« La générosité ne tient pas toujours lieu de solution »

Par Mustapha Labraimi

Dans l’attente de la campagne électorale, les premières controverses sont déjà engagées. Une évidence de dire que l’enjeu des prochaines élections annoncées diffère autant pour les uns que pour les autres.

Mais avant toute autre chose, on pourrait s’interroger si ces prochaines élections groupées constitueront une rupture ou seront une continuité dans ce processus électoral qui a connu maints ajustements depuis 1976.

Autrement dit, la norme démocratique sera-t-elle prépondérante dans l’exercice de l’opération élective ; alors que la réticence et la défiance ne cessent de s’accroitre au sein de la population ? Car tout le monde en est conscient, l’abstention grandit et ses adeptes se font entendre de plus en plus et de plusieurs manières.

La population n’arrive pas à s’approprier « le jeu démocratique » et encore moins à comprendre la divagation qui donne au processus démocratique son cours méandriforme dans le champ politique national. Ses attentes sont telles, alors que les inégalités sociales ne font que se creuser, qu’elle voudrait se débarrasser du « bébé avec l’eau du bain » sans aucune rétrospective de ce qu’il a fallu comme luttes et sacrifices pour arriver à l’alternance consensuelle et à la consolidation du processus démocratique entamé il y a presque un demi-siècle. Les avancées démocratiques certaines d’hier ne suffisent plus à satisfaire une population de plus en plus consciente du temps pendant lequel elle vit et de ses exigences socioéconomiques, politiques et culturelles. Le changement démocratique est ainsi perçu dans sa globalité : des libertés individuelles et collectives confirmées, un droit économique irréprochable, une société ouverte et juste, une culture nationale qui s’émancipe des aliénations multiples dont elle est l’objet.

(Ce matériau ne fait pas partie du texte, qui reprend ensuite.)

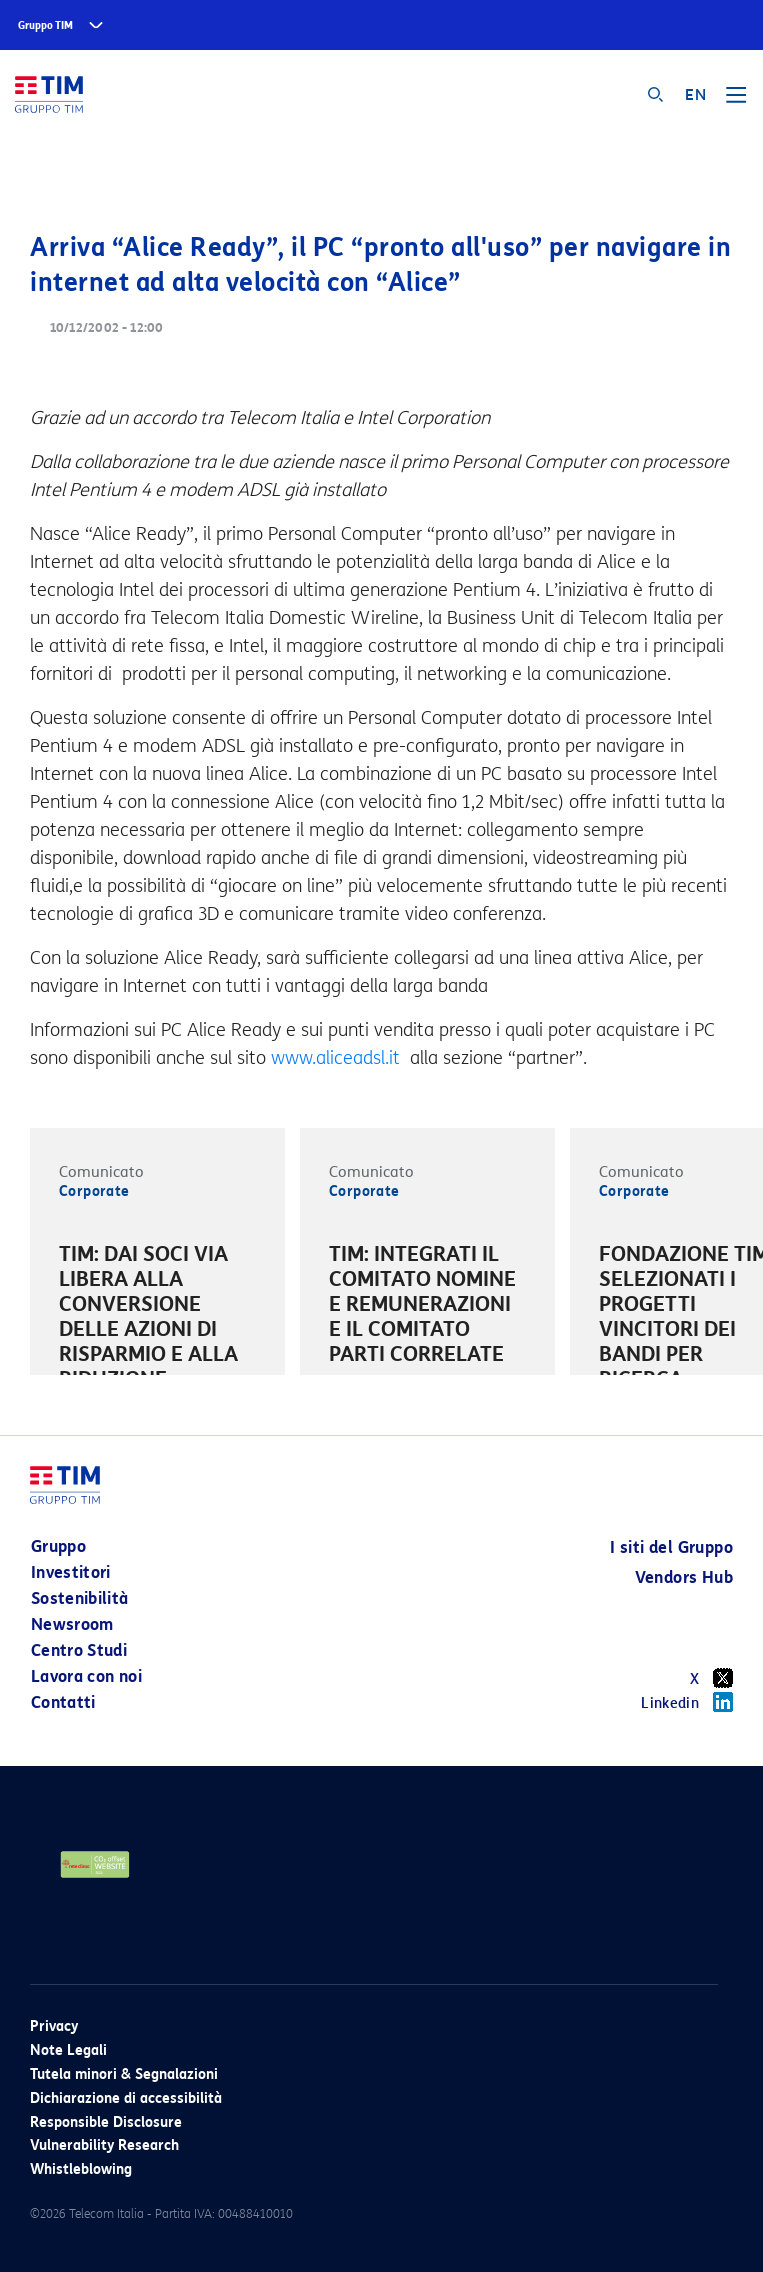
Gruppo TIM (45, 25)
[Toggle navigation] (736, 102)
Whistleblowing (81, 2169)
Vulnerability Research (104, 2145)
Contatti (63, 1702)
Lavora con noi (86, 1676)
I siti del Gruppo (671, 1547)
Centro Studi (79, 1650)
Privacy (54, 2026)
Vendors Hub (684, 1577)
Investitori (71, 1572)
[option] (157, 1345)
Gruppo (58, 1546)
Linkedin (687, 1702)
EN (695, 95)
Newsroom (72, 1624)
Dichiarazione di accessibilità (126, 2098)
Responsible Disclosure (106, 2122)
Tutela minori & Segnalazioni (124, 2074)
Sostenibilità (80, 1598)
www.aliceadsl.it (338, 1058)
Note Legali (68, 2050)
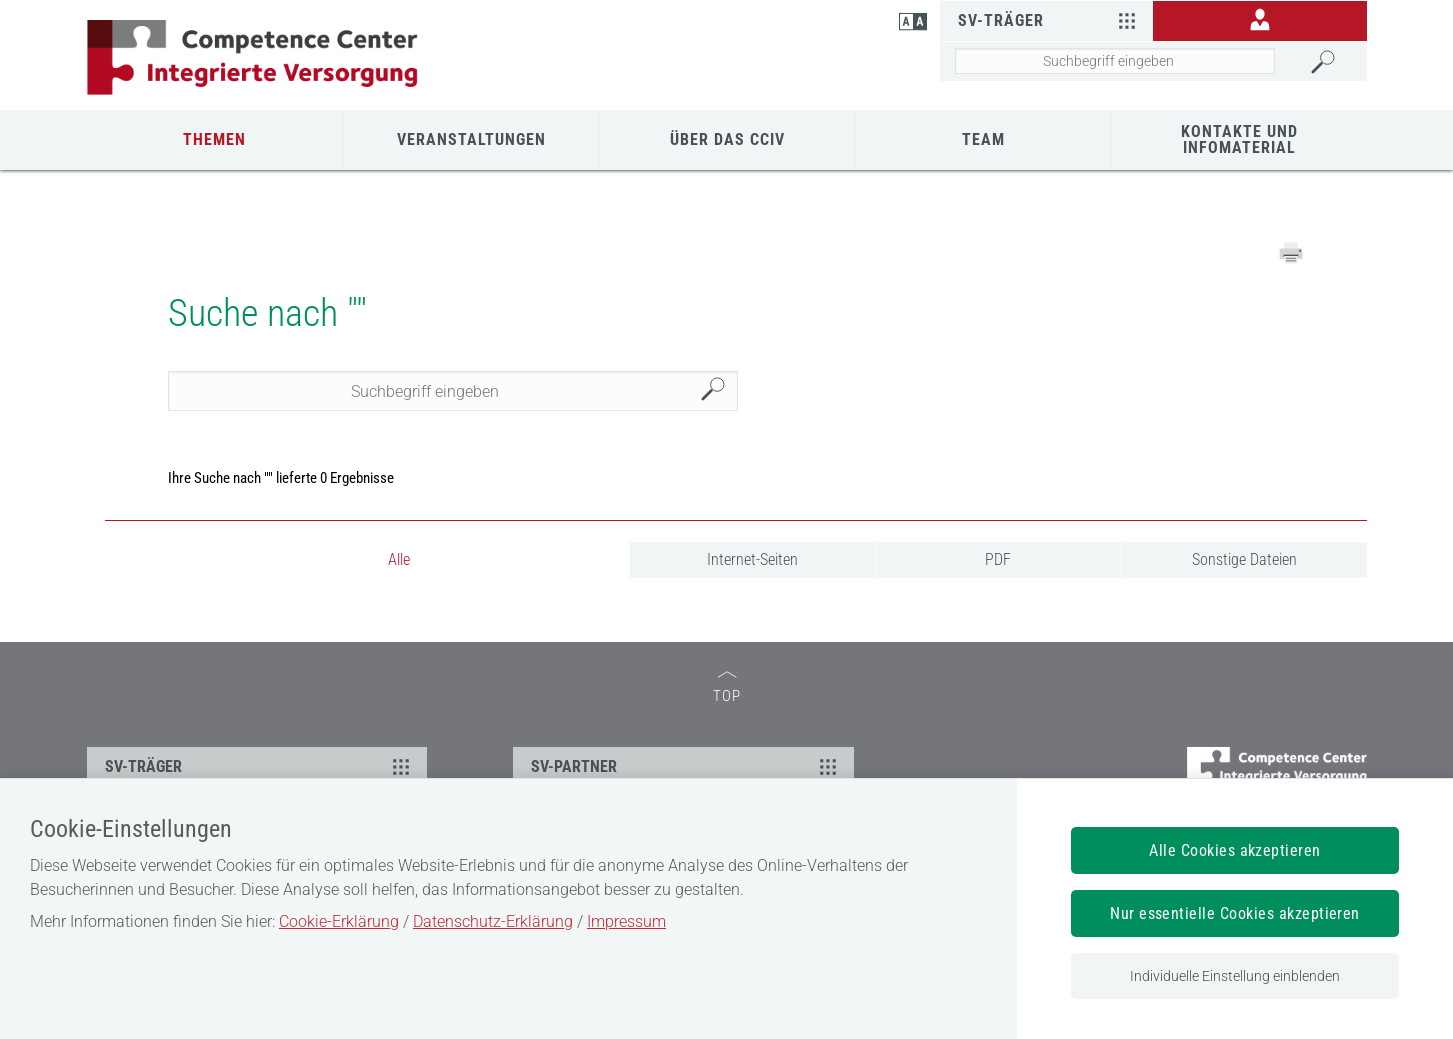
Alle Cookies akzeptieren (1235, 850)
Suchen (718, 391)
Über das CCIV (727, 139)
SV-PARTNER (686, 766)
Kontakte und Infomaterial (1239, 139)
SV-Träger (1049, 20)
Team (983, 139)
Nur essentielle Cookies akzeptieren (1235, 913)
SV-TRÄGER (260, 766)
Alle (399, 559)
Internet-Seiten (752, 559)
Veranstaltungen (471, 139)
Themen (214, 139)
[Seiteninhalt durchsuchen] (1115, 61)
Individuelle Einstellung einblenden (1235, 976)
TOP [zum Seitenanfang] (727, 687)
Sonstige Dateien (1244, 559)
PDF (998, 559)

Mise à part l’adhésion consciente et générale de la population à la défense de l’intégrité territoriale du royaume, son incertitude s’est aggravée suite à l’échec du « gouvernement des compétences » à s’investir dans les réformes nécessaires à l’amélioration de sa situation. La très lente réactivité à initier les bases fondamentales pour répondre à l’exigence d’un « nouveau modèle de développement » accentue l’aigreur et entrave la mobilisation ; alors que le diagnostic, la réalité vécue, ne fait qu’approfondir les blessures dont certaines suppurent. L’absence de débat public, loin de la simple communication politique qui cherche à légitimer les actions entamées, écarte tout effort pédagogique pour renforcer la participation responsable de la population à des projets commandités par l’intérêt général. La dégradation de l’encadrement partisan et l’érosion de la crédibilité des organisations politiques fait que « le poisson pourri contamine l’ensemble du panier ». Le retard mis dans le renouvellement de l’élite n’encourage pas à croire aux promesses d’un lendemain meilleur.

Ce constat n’aide pas l’action des forces progressistes du pays à combattre l’obscurantisme, le nihilisme et tous les « ismes » qui maintiennent notre société dans le sous-développement. Il encourage les adeptes de la rente et accentue leur syndrome du « coq sur son tas de fumier » par l’usage de l’argent et l’exploitation de l’indigence et de la pauvreté d’une grande partie de la population qu’ils méprisent. Leurs actions visent, somme toute, le maintien de ce sous-développement qui favorisent leur richesse et leur fait croire à leur pouvoir. Ils mettent en cause la cohésion sociale en niant l’intelligence des masses populaires et en exploitant leurs vulnérabilités. Ils veulent croire que toutes les personnes de cette société en transformation sont autant égoïstes et narcissiques qu’ils le sont. Ils utilisent le processus démocratique pour renforcer leur pouvoir d’usage politique, en maximisant leurs dividendes dans les business en commettant plus qu’un délit et en faisant croire à leur aptitude à gouverner et à affirmer leur leadership. Le jet du boomerang se fait grâce aux millions accumulés sans vergogne. Sauf que le retour du boomerang peut être fatal à ceux qui croient devenir les maitres du jeu alors qu’ils ne sont que ses pions.
Malgré les dilemmes multiples qui secouent notre société, il est temps que la mutation à réaliser lors des élections escomptées soit apte à renforcer la consolidation du processus démocratique dans notre beau pays. La mise en œuvre de la généralisation de la protection sociale augure d’une « révolution sociale » où la personne humaine est le pivot du développement en étant facteur de la croissance et bénéficiaire des richesses créées. La répartition des fruits de la croissance ne peut être remplacée par la « politique du couffin » avilissante et blessante par tout le ramdam médiatique qui l’accompagne. Bien avant ce temps, on savait que « la générosité ne tient pas toujours lieu de solution ».